In this film, Jacob (Hugo's Asa Butterfield) wants to know more about the place where his grandfather, who was recently murdered, grew up in 1943. He lives in present day, until he meets Emma (Ella Purnell) and she takes him back to the 1940s to meet Miss Peregrine (Eva Green), who overlooks a home of very strange children. Each child has a peculiarity. Miss Peregrine knew that Jacob belonged with them. Miss Peregrine creates a time loop where she turns back the clock 24 hours to always keep them safe. But what happens when the hollows come for them to take the eyes of the children. Well, Jacob learns just what his peculiarity really is.
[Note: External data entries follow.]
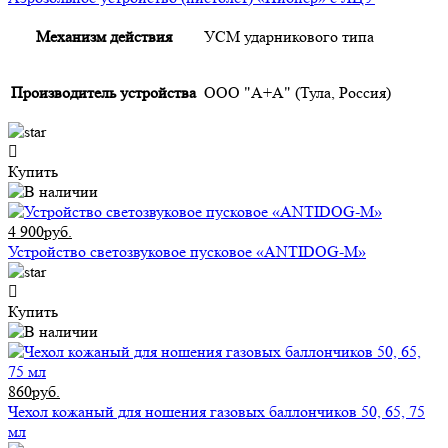
Механизм действия
УСМ ударникового типа
Производитель устройства
ООО "А+А" (Тула, Россия)
Купить
4 900руб.
Устройство светозвуковое пусковое «ANTIDOG-M»
Купить
860руб.
Чехол кожаный для ношения газовых баллончиков 50, 65, 75
мл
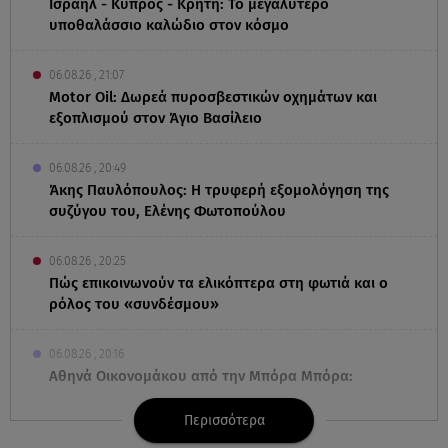
Ισραήλ - Κύπρος - Κρήτη: Το μεγαλύτερο
υποθαλάσσιο καλώδιο στον κόσμο
06.08.26 , 21:07
Motor Oil: Δωρεά πυροσβεστικών οχημάτων και
εξοπλισμού στον Άγιο Βασίλειο
06.08.26 , 20:49
Άκης Παυλόπουλος: Η τρυφερή εξομολόγηση της
συζύγου του, Ελένης Φωτοπούλου
06.08.26 , 20:25
Πώς επικοινωνούν τα ελικόπτερα στη φωτιά και ο
ρόλος του «συνδέσμου»
06.08.26 , 20:16
Αθηνά Οικονομάκου από την Μπόρα Μπόρα:
«Έσκασε όλη η κούραση του χειμώνα»
Περισσότερα
06.08.26 , 20:04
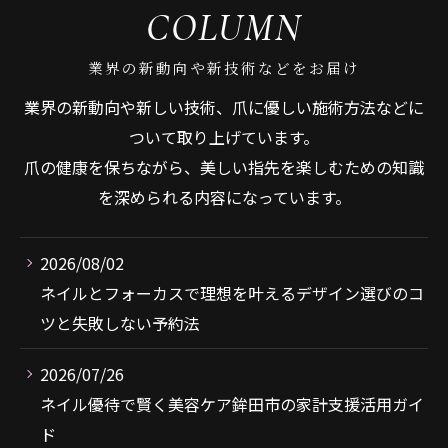
COLUMN
業界の新動向や新技術などをお届け
業界の新動向や新しい技術、爪に優しい施術方法などに
ついて取り上げています。
爪の健康を保ちながら、美しい指先を楽しむための知識
を深められる内容になっています。
2026/08/02
ネイルとフォーカスで理想を叶えるデザイン選びのコ
ツと失敗しない予約法
2026/07/26
ネイル優待で賢く美容ケア鉾田市の家計支援活用ガイ
ド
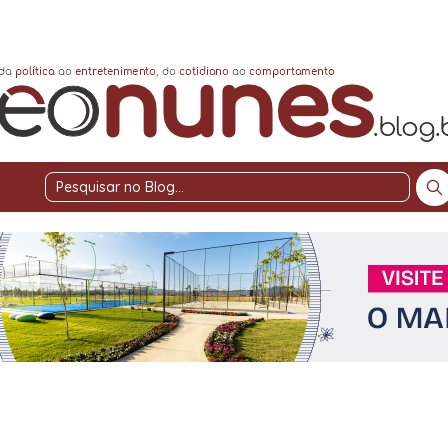
Pesquisar
no
Blog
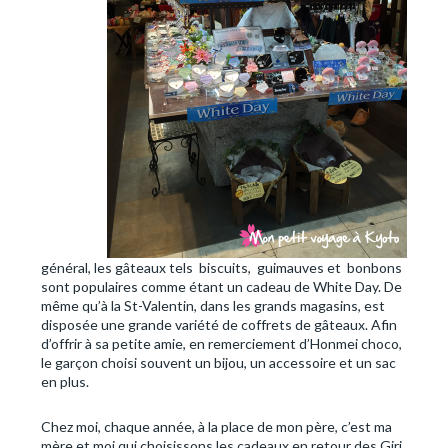
général, les gâteaux tels biscuits, guimauves et bonbons
sont populaires comme étant un cadeau de White Day. De
même qu’à la St-Valentin, dans les grands magasins, est
disposée une grande variété de coffrets de gâteaux. Afin
d’offrir à sa petite amie, en remerciement d’Honmei choco,
le garçon choisi souvent un bijou, un accessoire et un sac
en plus.
Chez moi, chaque année, à la place de mon père, c’est ma
mère et moi qui choisissons les cadeaux en retour des Giri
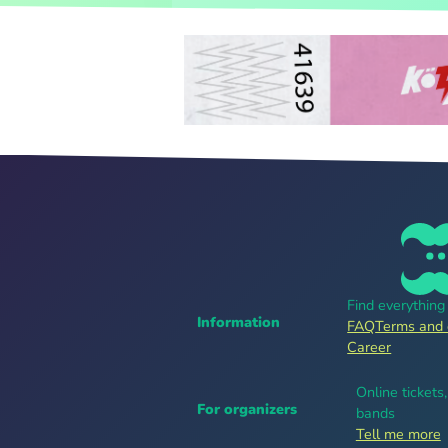
Find everythin
Information
FAQ
Terms and 
Career
Online tickets
For organizers
bands
Tell me more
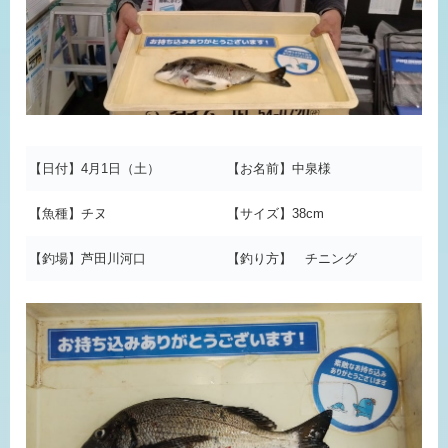
【日付】4月1日（土）
【お名前】中泉様
【魚種】チヌ
【サイズ】38cm
【釣場】芦田川河口
【釣り方】 チニング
Many readers of the book may be disappointed. Olive is grown up and they switched the peculiarities of her and Emma. The Hollows never take human form in the book as they do as wights. The hollows and the wights are two different characters and not the same. I do believe Jane Goldman did take maybe too many liberties, but penned a screenplay that is still just as imaginative as the book.
Ken's Movie Review Grading Scale
A - Superb and solid; a movie that will be etched in your mind 10 years from now
B - Good movie, so good in fact that you would want to see it again before it's out of the theaters; the story may drag in places
C - Average, entertaining at parts; you might want to wait and rent it
D - Lacks a lot from entertainment, plot, realism, development, etc.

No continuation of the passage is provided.